Among the entries below, how many lines contain "Podcast"? Answer with the number only.
(GIVEN INFORMATION Opens)
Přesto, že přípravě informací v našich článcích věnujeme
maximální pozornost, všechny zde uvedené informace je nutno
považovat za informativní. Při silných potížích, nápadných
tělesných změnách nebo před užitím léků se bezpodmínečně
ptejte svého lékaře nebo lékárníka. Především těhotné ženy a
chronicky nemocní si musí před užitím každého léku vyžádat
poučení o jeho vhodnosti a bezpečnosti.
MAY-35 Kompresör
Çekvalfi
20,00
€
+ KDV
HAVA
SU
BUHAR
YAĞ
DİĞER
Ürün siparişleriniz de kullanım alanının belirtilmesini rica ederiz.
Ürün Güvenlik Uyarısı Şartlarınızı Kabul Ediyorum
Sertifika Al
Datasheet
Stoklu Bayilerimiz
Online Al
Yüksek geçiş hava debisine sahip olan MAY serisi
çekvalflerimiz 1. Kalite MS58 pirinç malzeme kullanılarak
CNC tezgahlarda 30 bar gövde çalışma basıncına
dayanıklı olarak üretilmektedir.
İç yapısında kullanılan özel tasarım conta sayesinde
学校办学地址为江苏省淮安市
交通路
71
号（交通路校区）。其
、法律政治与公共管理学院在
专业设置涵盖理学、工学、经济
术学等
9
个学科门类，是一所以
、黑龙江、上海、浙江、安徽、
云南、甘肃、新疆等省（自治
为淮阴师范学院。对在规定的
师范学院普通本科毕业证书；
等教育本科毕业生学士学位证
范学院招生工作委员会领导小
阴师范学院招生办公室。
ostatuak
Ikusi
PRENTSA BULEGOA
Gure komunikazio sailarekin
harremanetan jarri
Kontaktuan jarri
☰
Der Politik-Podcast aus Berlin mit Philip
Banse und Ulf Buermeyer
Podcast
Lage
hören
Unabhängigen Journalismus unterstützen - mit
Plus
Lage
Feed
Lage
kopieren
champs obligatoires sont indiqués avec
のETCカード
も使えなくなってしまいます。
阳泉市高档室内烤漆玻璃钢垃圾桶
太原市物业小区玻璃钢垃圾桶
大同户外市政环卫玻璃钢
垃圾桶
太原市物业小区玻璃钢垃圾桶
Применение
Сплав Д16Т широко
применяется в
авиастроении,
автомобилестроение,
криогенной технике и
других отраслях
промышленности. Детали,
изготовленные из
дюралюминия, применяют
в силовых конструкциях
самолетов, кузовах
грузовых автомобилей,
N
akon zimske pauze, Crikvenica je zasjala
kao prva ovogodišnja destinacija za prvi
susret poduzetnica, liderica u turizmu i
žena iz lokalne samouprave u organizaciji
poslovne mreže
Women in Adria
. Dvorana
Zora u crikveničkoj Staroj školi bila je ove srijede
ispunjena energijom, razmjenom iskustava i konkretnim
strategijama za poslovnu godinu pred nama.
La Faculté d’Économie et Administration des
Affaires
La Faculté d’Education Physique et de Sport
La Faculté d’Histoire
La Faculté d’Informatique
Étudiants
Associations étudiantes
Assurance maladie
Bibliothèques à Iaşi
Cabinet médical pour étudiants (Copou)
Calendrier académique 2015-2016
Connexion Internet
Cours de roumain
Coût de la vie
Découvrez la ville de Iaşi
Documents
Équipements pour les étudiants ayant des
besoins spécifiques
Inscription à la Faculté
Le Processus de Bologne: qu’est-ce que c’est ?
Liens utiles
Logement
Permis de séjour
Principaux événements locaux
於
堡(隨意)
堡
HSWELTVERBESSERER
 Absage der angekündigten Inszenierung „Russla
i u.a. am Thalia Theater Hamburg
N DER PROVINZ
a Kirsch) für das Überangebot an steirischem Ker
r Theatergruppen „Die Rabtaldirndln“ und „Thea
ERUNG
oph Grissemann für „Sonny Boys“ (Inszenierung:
(GIVEN INFORMATION Closes)
**RESPONSE TO THIS TASK**
2